- [Requirement]:
"lustro. Stanowi mocny" appears in one line of the records below. Output that line and each one after it, exactly, through the last line.

Items from a dataset:
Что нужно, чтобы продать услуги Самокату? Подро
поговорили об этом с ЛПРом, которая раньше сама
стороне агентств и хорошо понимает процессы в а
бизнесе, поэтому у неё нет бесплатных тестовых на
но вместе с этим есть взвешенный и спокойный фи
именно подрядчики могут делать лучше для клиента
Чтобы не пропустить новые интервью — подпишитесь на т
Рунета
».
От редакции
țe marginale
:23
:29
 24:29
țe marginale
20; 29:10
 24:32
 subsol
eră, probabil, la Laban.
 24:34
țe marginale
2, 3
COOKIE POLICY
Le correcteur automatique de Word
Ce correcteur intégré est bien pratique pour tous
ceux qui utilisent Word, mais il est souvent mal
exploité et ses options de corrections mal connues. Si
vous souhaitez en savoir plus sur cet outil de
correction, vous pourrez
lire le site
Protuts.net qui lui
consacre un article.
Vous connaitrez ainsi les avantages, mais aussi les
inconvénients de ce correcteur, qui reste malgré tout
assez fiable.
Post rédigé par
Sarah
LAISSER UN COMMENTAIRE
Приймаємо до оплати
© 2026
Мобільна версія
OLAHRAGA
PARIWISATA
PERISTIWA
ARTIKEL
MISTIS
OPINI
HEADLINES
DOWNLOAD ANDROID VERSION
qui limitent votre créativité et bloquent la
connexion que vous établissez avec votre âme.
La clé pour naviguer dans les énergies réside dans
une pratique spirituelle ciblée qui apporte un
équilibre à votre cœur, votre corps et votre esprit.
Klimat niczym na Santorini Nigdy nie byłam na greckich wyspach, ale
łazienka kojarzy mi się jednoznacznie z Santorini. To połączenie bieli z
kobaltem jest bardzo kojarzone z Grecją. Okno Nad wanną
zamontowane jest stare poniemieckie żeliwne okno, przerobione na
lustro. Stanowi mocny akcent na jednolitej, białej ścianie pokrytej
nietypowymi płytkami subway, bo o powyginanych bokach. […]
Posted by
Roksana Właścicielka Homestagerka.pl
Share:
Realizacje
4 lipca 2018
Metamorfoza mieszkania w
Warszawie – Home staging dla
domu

- [Exercise solution]:
lustro. Stanowi mocny akcent na jednolitej, białej ścianie pokrytej
nietypowymi płytkami subway, bo o powyginanych bokach. […]
Posted by
Roksana Właścicielka Homestagerka.pl
Share:
Realizacje
4 lipca 2018
Metamorfoza mieszkania w
Warszawie – Home staging dla
domu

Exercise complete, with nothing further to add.